Writing is both a very solitary buisness and yet you also have to put your work out there for other people (some you know, some who shall forever remain faceless) and lay yourself bare for them, hoping they won’t tear your dreams apart. This is the reason why I have not yet submitted anything to an agent or publisher. I’ve entered the odd competition, and heard nothing but that still is easier to deal with than the response of have you tried another career? I’ve written a series of stories which mean an awful lot to me. I know they’re not perfect, I know they need redrafting again (although, the urge to get the next story in the series out of my head before re-drafting the previous one is an awful habit I’ve gotten stuck with) but the idea of someone telling me that they really aren’t good enough is terrifying. If I don’t submit them, then who knows, maybe they are really good and people would love them if they saw them: I can still cling to that hope.
Amusingly enough, as I write this blog post I even had to ask my partner to not read it behind me as I found myself too embarrassed so he went into another room. He can read it later. When I’m not there to see his face. And preferably not mention to me that he read it in case he found something wrong with it.
As I said in my about me section, my mum is my biggest fan (I know she has to be) but she tells me that, ‘no they are good and I’m not just saying that.’ And when she reads them, I enjoy being taken along for the ride again, seeing which bits she liked, which bits surprised her and whether it has sparked any emotional response. So is this enough to call myself a writer? Do you have to have thousands of readers and be on bestseller lists or is taking one person off to another world for a little while enough? I like to think it is. I like to think of myself as a writer despite not having any ‘success’ yet.
I often read the competition winning entries and think mine was a lot simpler than that. Not as high-brow perhaps; but I keep thinking of something Ben Aaronovitch said when on a book tour a couple of years back. Reading something shouldn’t have to be hard work.
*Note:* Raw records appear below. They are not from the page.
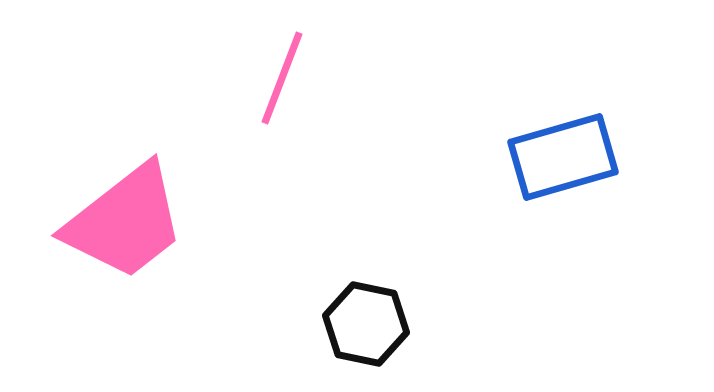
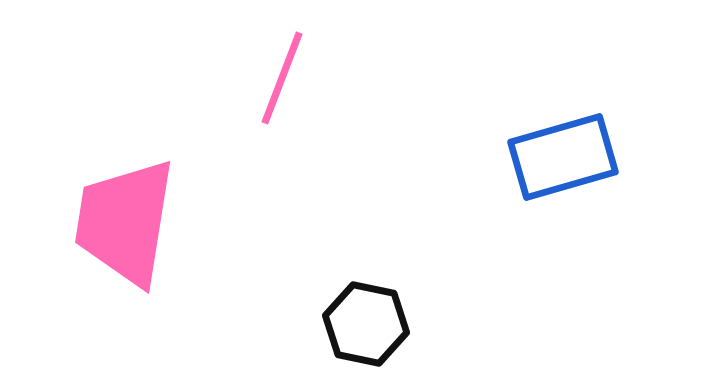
pink trapezoid: rotated 137 degrees clockwise
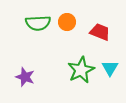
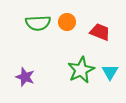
cyan triangle: moved 4 px down
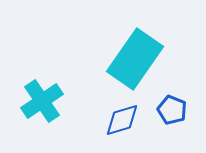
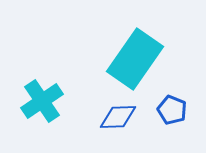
blue diamond: moved 4 px left, 3 px up; rotated 15 degrees clockwise
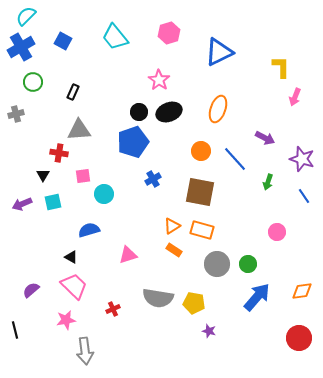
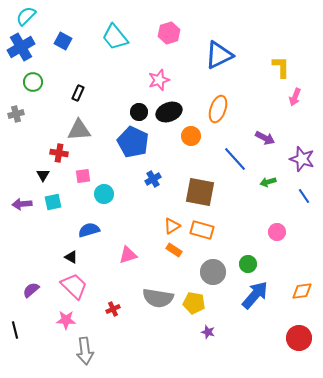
blue triangle at (219, 52): moved 3 px down
pink star at (159, 80): rotated 20 degrees clockwise
black rectangle at (73, 92): moved 5 px right, 1 px down
blue pentagon at (133, 142): rotated 28 degrees counterclockwise
orange circle at (201, 151): moved 10 px left, 15 px up
green arrow at (268, 182): rotated 56 degrees clockwise
purple arrow at (22, 204): rotated 18 degrees clockwise
gray circle at (217, 264): moved 4 px left, 8 px down
blue arrow at (257, 297): moved 2 px left, 2 px up
pink star at (66, 320): rotated 12 degrees clockwise
purple star at (209, 331): moved 1 px left, 1 px down
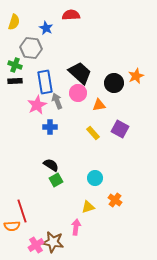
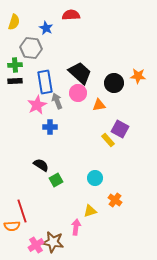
green cross: rotated 24 degrees counterclockwise
orange star: moved 2 px right; rotated 28 degrees clockwise
yellow rectangle: moved 15 px right, 7 px down
black semicircle: moved 10 px left
yellow triangle: moved 2 px right, 4 px down
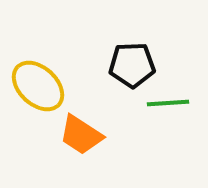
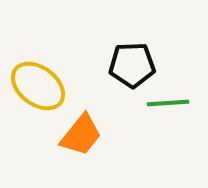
yellow ellipse: rotated 6 degrees counterclockwise
orange trapezoid: rotated 84 degrees counterclockwise
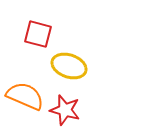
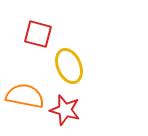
yellow ellipse: rotated 48 degrees clockwise
orange semicircle: rotated 12 degrees counterclockwise
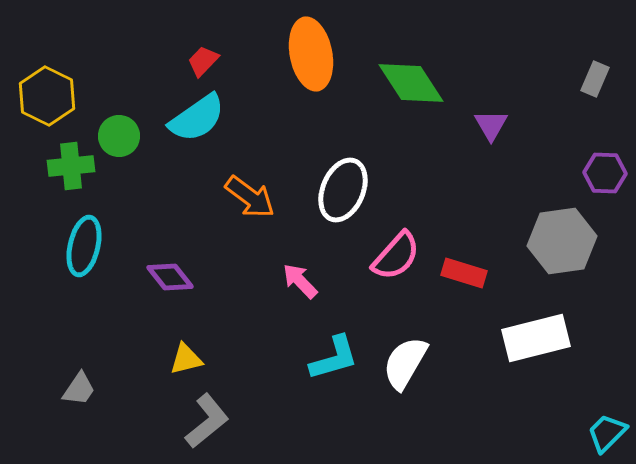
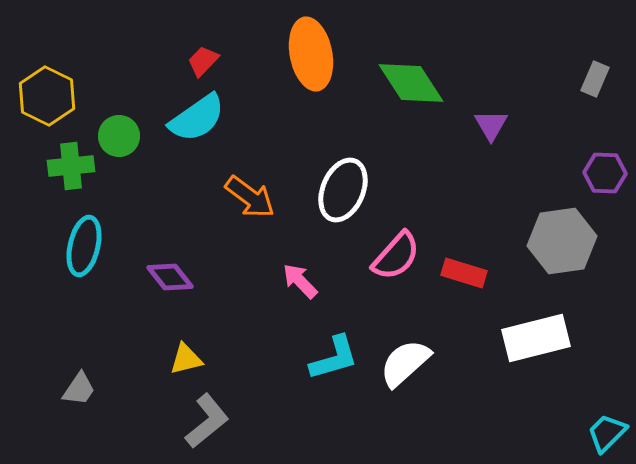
white semicircle: rotated 18 degrees clockwise
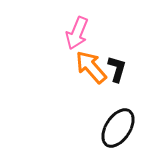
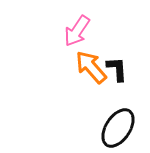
pink arrow: moved 2 px up; rotated 12 degrees clockwise
black L-shape: rotated 20 degrees counterclockwise
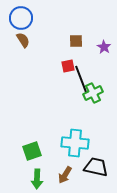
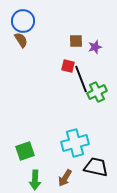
blue circle: moved 2 px right, 3 px down
brown semicircle: moved 2 px left
purple star: moved 9 px left; rotated 24 degrees clockwise
red square: rotated 24 degrees clockwise
green cross: moved 4 px right, 1 px up
cyan cross: rotated 20 degrees counterclockwise
green square: moved 7 px left
brown arrow: moved 3 px down
green arrow: moved 2 px left, 1 px down
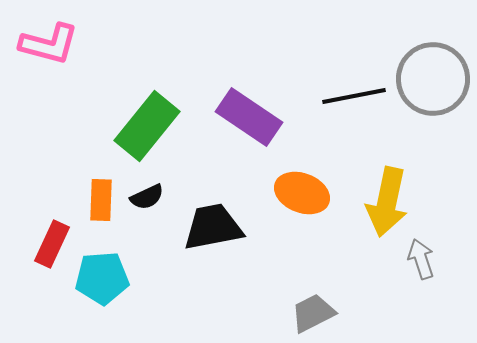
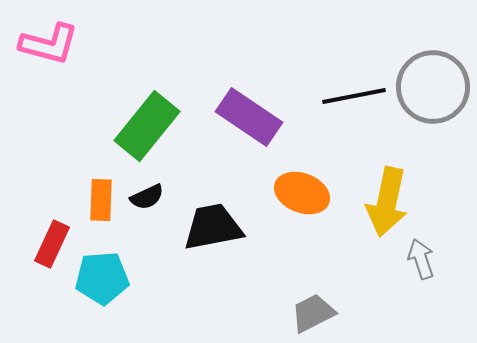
gray circle: moved 8 px down
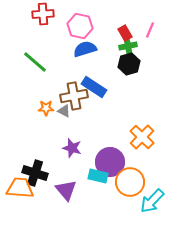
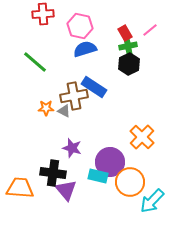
pink line: rotated 28 degrees clockwise
black hexagon: rotated 10 degrees counterclockwise
black cross: moved 18 px right; rotated 10 degrees counterclockwise
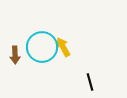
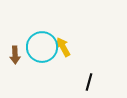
black line: moved 1 px left; rotated 30 degrees clockwise
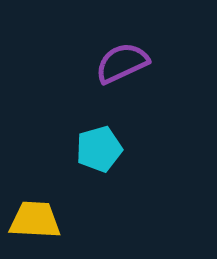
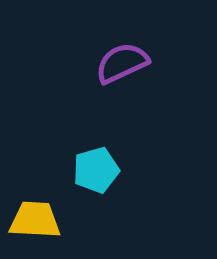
cyan pentagon: moved 3 px left, 21 px down
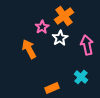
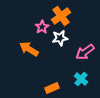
orange cross: moved 3 px left
white star: rotated 21 degrees clockwise
pink arrow: moved 2 px left, 7 px down; rotated 114 degrees counterclockwise
orange arrow: rotated 30 degrees counterclockwise
cyan cross: moved 2 px down
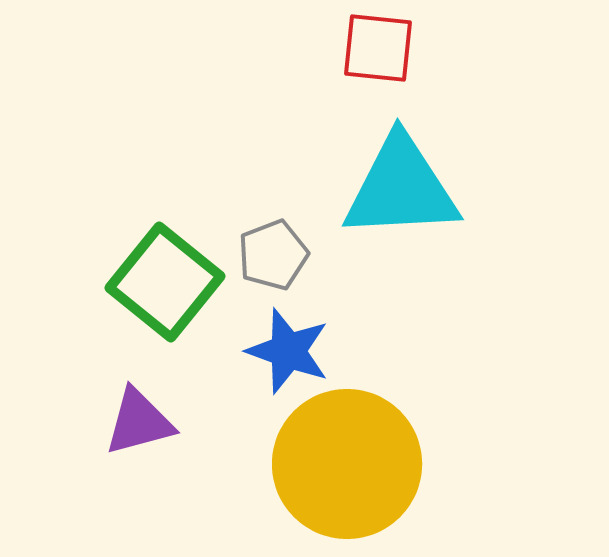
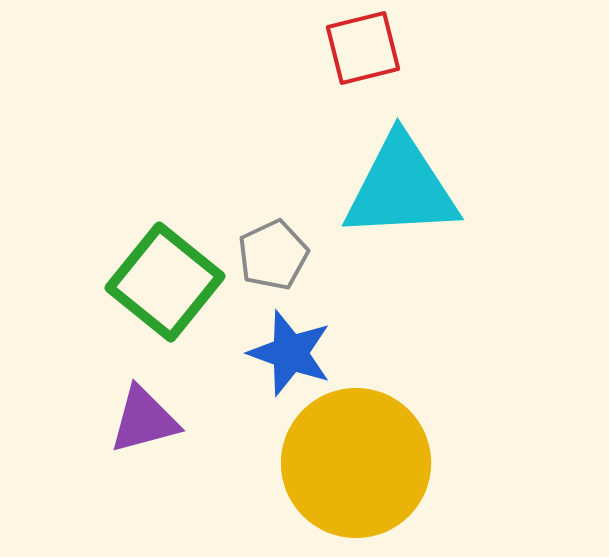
red square: moved 15 px left; rotated 20 degrees counterclockwise
gray pentagon: rotated 4 degrees counterclockwise
blue star: moved 2 px right, 2 px down
purple triangle: moved 5 px right, 2 px up
yellow circle: moved 9 px right, 1 px up
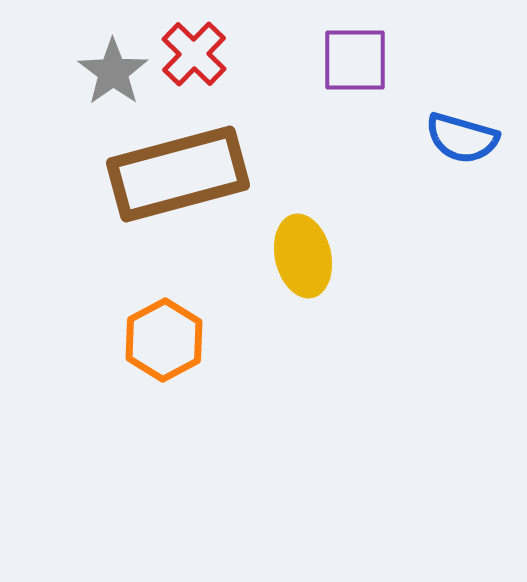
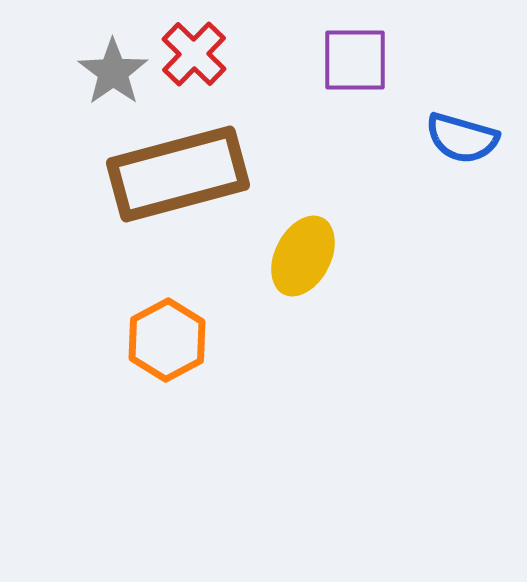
yellow ellipse: rotated 40 degrees clockwise
orange hexagon: moved 3 px right
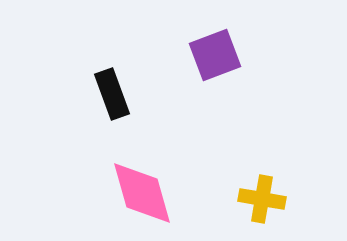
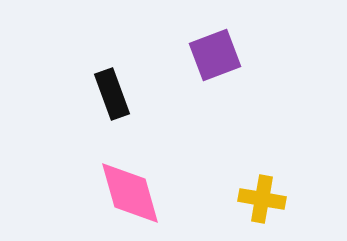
pink diamond: moved 12 px left
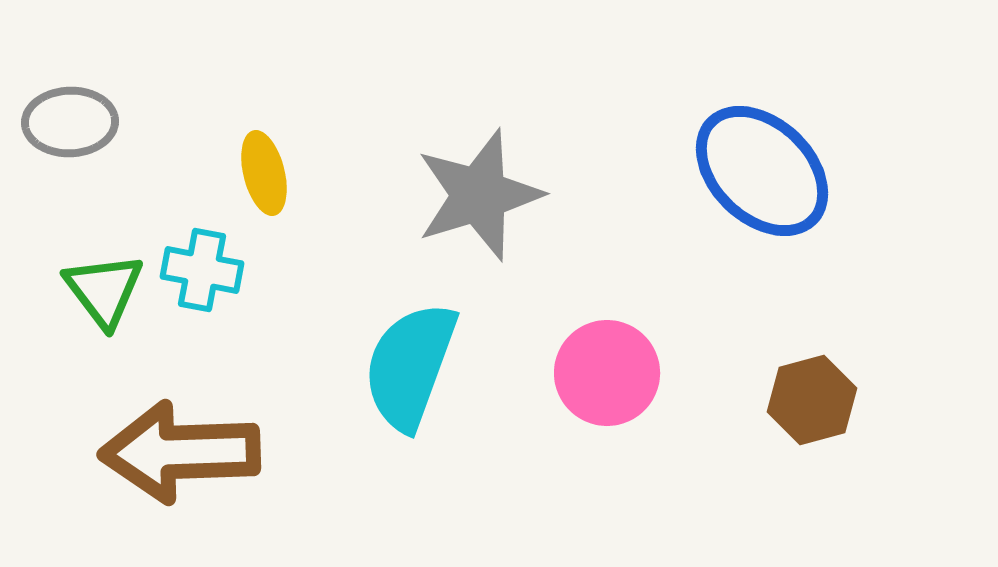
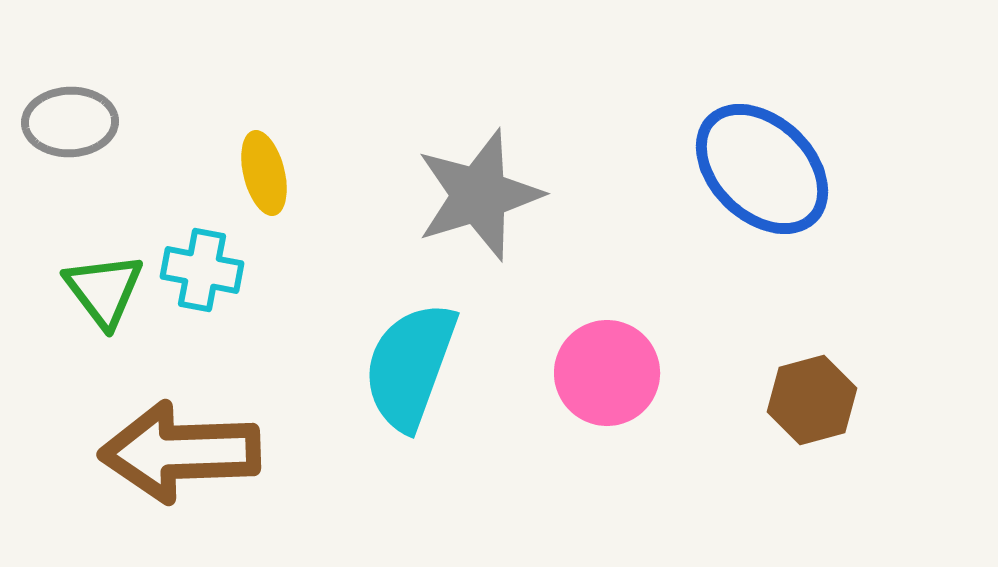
blue ellipse: moved 2 px up
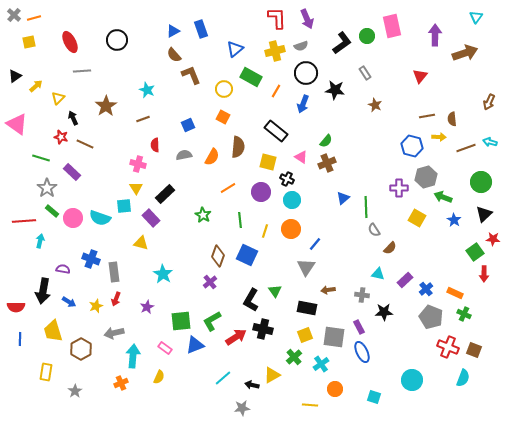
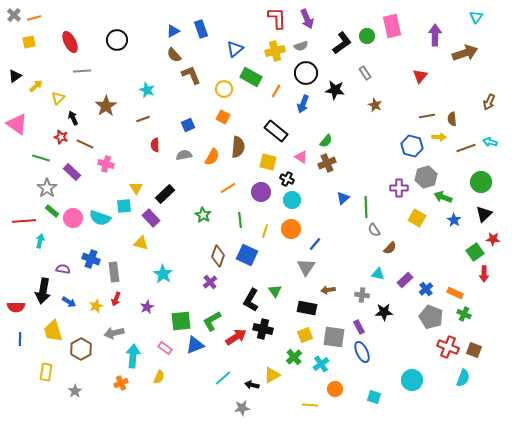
pink cross at (138, 164): moved 32 px left
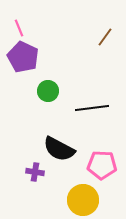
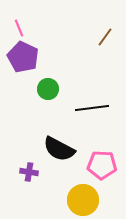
green circle: moved 2 px up
purple cross: moved 6 px left
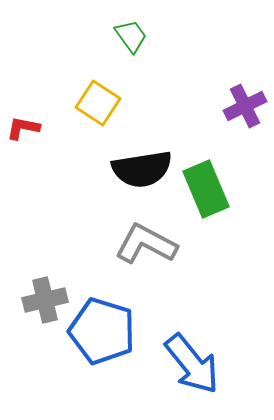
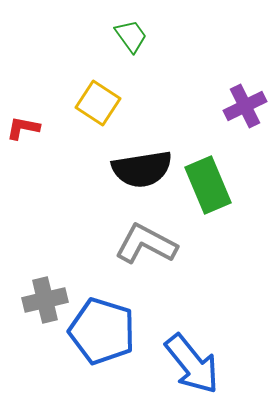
green rectangle: moved 2 px right, 4 px up
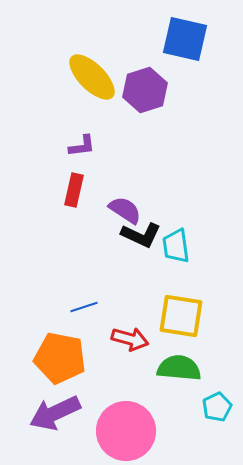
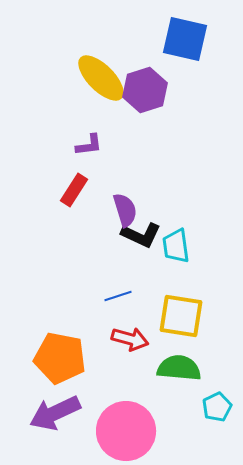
yellow ellipse: moved 9 px right, 1 px down
purple L-shape: moved 7 px right, 1 px up
red rectangle: rotated 20 degrees clockwise
purple semicircle: rotated 40 degrees clockwise
blue line: moved 34 px right, 11 px up
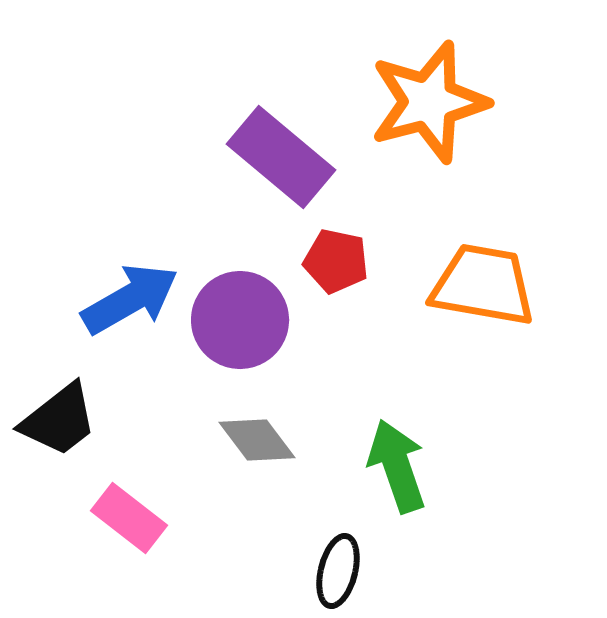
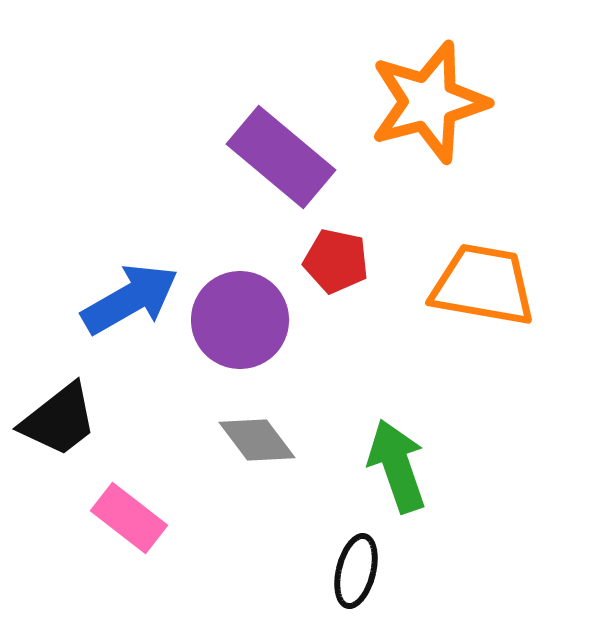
black ellipse: moved 18 px right
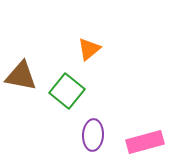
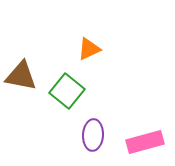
orange triangle: rotated 15 degrees clockwise
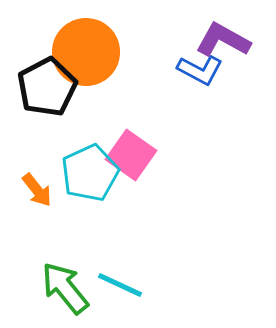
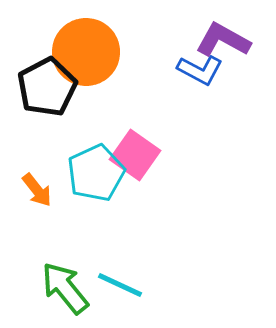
pink square: moved 4 px right
cyan pentagon: moved 6 px right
So yes, my writing may be simplistic and some may frown upon the modern fantasy genre (but who didn’t have a vampire phase, honestly) but I enjoy reading that and I enjoy writing that. So I suppose the question I initially asked of ‘am I good enough?’ is the wrong question. Perhaps the question should be ‘what is good enough?’ or maybe even ‘does being “good enough” even matter?’ If you can make a difference to one person for a little while maybe that’s all that matters. Maybe all you need is one reader, one fan.
Having said all that, I am going to stick by the promise of putting stories on here for you to read and yes, hopefully that series I mentioned will grace an agent’s desk one day. But you don’t have to like it and that doesn’t necessarily mean I’m not a writer because although you might not like it, someone out there has to, even if it’s just one. So I’m on a quest; you’re out there reader. And I will find you. Mwahahahaha. Cough. Sorry.
You are a writer. I can confidently assure you of this as a novelist that writes 2,000-4,000 pages a year (the curse of hypergraphia), but everything you said was the trait of a writer. You. Are. A. Writer. You will never please every single person that reads your work- everyone likes something different. That doesn’t diminish the value of your thoughts. You are crafting your story out of the ether… you are creating something that didn’t exist and adding to our greater humanity. When the worst-case-scenario is that you leave a book behind for your descendants to read- you are doing something beautiful and special. I value a simple journal that my great-great-grandfather left behind. It journals his pursuit of a prostitute he loved that was less than half his age (and younger than some of his adult children). The horrible man abandoned his wife and 7 children to pursue this young woman… and due to this man documenting his horrible behavior- I came to understand how my great-grandmother (his daughter) became such a strong woman, in spite of her father’s behavior. You are creating something that will inspire your descendants and allow you to live forever through your words. Keep writing!